SW4: The man on the Clapham Omnibus

The man on the Clapham Omnibus is one of those phrases you hear from time to time and perhaps wonder why Clapham and why omnibus. Basically this “man” (or nowadays “person”) is used by English courts where it is necessary to decide whether someone has acted in the way that a reasonable person would. The person on the Clapham omnibus is a reasonably educated and intelligent but nondescript person, against whom the conduct of the defendant can be measured.

The phrase was first reportedly put to legal use in a reported judgment by Sir Richard Henn Collins MR in a 1903 English Court of Appeal libel case, McQuire v. Western Morning News. But he attributed it to Lord Bowen, said to have coined it in 1871 as junior counsel defending the Tichborne Claimant case (a Victorian cause celebre about the missing heir to the Tichborne baronetcy) .

It may have derived from the phrase “Public opinion … is the opinion of the bald-headed man at the back of the omnibus,” used by the 19th century journalist Walter Bagehot to describe the normal man of London.

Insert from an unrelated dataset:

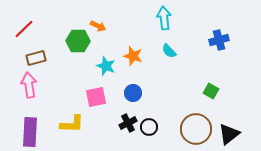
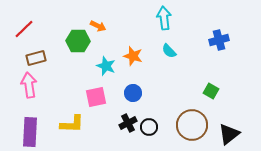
brown circle: moved 4 px left, 4 px up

But why Clapham? Presumably because Clapham was seen as a typical suburb which could represent “ordinary” London. And why Omnibus? It is now rather an archaic expression for a public bus, but was in more common use then. But a bus is a place where you find a random selection of strangers, and perhaps it does not have the connotations that “the man in the Clapham pub” might have!

So there you have it. Now when I lived in Clapham I went to work by bus. Conveniently the 88 bus went from the end of the street where I lived and stopped immediately outside my office. So the Clapham Omnibus will for me always be the 88, and I am the reasonable man on it, although even now not bald and I hope I am not too nondescript!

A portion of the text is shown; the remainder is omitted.